◆ **DATASET**
****************************************

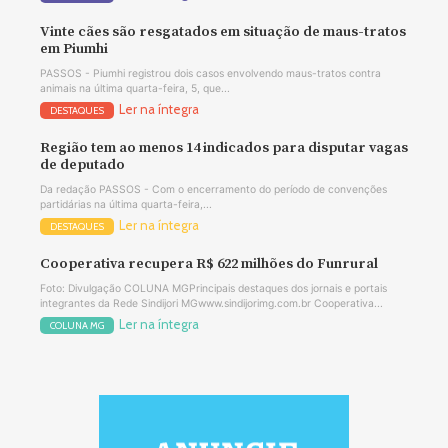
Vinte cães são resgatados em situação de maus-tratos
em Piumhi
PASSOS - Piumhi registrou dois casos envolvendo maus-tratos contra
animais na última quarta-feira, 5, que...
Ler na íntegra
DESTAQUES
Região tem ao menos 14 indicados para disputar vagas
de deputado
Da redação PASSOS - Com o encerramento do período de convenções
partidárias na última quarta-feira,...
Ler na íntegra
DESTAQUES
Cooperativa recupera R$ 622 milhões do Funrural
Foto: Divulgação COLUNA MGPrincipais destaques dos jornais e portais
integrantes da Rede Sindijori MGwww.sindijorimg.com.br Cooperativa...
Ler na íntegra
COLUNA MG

****************************************

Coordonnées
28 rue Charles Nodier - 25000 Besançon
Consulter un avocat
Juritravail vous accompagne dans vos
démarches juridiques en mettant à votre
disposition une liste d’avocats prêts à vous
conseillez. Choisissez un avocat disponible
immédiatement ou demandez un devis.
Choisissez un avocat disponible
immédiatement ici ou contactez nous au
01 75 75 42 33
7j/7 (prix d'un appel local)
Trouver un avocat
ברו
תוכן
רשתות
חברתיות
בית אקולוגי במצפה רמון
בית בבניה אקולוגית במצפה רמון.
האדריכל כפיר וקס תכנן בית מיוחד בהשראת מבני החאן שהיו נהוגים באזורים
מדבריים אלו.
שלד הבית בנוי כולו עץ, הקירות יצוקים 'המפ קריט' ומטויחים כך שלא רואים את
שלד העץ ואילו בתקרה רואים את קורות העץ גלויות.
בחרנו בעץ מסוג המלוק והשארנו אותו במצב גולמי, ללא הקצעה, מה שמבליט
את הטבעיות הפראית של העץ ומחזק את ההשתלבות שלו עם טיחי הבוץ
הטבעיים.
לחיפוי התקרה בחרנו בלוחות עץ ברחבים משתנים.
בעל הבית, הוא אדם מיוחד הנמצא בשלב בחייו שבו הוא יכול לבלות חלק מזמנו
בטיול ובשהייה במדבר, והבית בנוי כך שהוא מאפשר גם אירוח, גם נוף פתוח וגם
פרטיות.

****************************************

◆ **TASK**
From the records above, return each line that has the string "maus".

◆ **RESULT FOR THIS TASK**
Vinte cães são resgatados em situação de maus-tratos
PASSOS - Piumhi registrou dois casos envolvendo maus-tratos contra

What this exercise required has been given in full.